To get the characteristic equation of the homogeneous system, we take the eigenvalue of the system:

x1,x2,x3,x4,x5 = var("x1 x2 x3 x4 x5")
matrix = matrix([[0, -x1, 0], [x4, 0,0], [-1, 0,0]])
[-sqrt(-x1*x4), sqrt(-x1*x4), 0]

Awesome. So we can see that our characteristic equation will be:

\begin{align} \mqty(I \\ U \\ G)_{h} &= \vec{c_0} e^{0t} + \vec{c_1} e^{\sqrt{-x_1x_4}t} + \vec{c_2} e^{-\sqrt{-x_1x_4}t} \\ &= \vec{c_0} + \vec{c_1}e^{i \sqrt{x_1x_4}t} + \vec{c_2} e^{-i \sqrt{x_1x_4}t} \end{align}

Now, the two \(e^{ix}\) functions, one positive and one negative, inspires us to the following results:

\begin{equation} \begin{cases} \cos x = \frac{e^{ix}+e^{-ix}}{2}\\ \sin x = \frac{e^{ix}-e^{-ix}}{2i}\\ \end{cases} \end{equation}

Treating \(\frac{1}{2}\) and \(\frac{1}{2i}\) (which we can do, because the constants can be defined on any space desired), we have:

\begin{align} \cos x + \sin x &= \frac{e^{ix}+e^{-ix}}{2} + \frac{e^{ix}-e^{-ix}}{2i} \\ &= A_1e^{ix}+A_2e^{-ix} \end{align}

for some constant scalars \(A_1\) and \(A_2\)

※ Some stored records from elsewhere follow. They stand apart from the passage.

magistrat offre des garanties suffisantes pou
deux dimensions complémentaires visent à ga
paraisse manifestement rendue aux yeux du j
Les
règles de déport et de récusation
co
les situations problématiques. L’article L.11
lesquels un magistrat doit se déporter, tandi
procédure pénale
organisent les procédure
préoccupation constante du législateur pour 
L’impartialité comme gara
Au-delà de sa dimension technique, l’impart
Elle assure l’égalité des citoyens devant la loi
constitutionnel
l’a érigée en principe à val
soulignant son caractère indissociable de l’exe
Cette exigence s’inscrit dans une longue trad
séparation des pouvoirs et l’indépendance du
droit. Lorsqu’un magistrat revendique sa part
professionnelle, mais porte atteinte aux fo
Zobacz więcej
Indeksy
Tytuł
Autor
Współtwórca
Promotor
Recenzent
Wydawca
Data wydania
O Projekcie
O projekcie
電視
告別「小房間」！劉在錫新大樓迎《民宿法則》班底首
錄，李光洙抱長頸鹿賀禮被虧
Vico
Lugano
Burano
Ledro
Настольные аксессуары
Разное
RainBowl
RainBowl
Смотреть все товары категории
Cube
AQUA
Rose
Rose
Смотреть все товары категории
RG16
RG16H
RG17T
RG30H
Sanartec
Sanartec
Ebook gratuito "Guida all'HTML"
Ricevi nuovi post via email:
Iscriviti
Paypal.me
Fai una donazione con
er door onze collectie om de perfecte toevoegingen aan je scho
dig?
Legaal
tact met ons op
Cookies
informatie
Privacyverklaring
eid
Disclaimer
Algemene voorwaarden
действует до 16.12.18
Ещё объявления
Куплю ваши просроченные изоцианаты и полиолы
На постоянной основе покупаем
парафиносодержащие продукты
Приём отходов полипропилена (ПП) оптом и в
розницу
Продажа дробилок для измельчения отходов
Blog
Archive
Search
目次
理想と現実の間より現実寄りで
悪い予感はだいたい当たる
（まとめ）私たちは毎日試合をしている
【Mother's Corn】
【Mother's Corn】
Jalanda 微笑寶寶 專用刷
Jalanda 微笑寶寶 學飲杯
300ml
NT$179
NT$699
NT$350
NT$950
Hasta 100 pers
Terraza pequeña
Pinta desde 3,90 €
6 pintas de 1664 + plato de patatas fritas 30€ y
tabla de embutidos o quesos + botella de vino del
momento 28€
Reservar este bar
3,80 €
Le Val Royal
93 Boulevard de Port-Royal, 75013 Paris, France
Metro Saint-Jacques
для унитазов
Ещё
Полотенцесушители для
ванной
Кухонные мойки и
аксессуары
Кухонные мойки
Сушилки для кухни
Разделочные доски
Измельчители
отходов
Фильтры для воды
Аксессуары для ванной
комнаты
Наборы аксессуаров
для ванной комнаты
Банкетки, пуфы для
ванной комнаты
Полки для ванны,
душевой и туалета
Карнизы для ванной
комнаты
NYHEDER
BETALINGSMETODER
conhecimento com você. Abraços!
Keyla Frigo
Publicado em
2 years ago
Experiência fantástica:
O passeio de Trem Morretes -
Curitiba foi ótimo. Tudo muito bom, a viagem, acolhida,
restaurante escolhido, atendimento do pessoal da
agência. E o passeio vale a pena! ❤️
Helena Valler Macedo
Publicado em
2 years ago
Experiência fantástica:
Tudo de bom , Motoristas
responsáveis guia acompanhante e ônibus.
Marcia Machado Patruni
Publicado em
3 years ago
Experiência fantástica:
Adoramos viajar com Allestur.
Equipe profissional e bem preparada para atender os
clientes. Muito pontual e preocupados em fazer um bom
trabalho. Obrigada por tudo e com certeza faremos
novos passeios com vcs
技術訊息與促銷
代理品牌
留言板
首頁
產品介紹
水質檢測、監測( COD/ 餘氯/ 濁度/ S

“Wait, doesn’t the \(e^{-ix}\) and \(-e^{-ix}\) subtract each other out on the numerator? No, notice the denominator is different, so we will have \((A-B)e^{-ix}\) after we add the two expressions for some constants \(A\) and \(B\), it doesn’t cancel out.”

Performing this substitution allows us to reveal the sinusoidal nature of our characteristic equation, and get rid of those pesky \(i\).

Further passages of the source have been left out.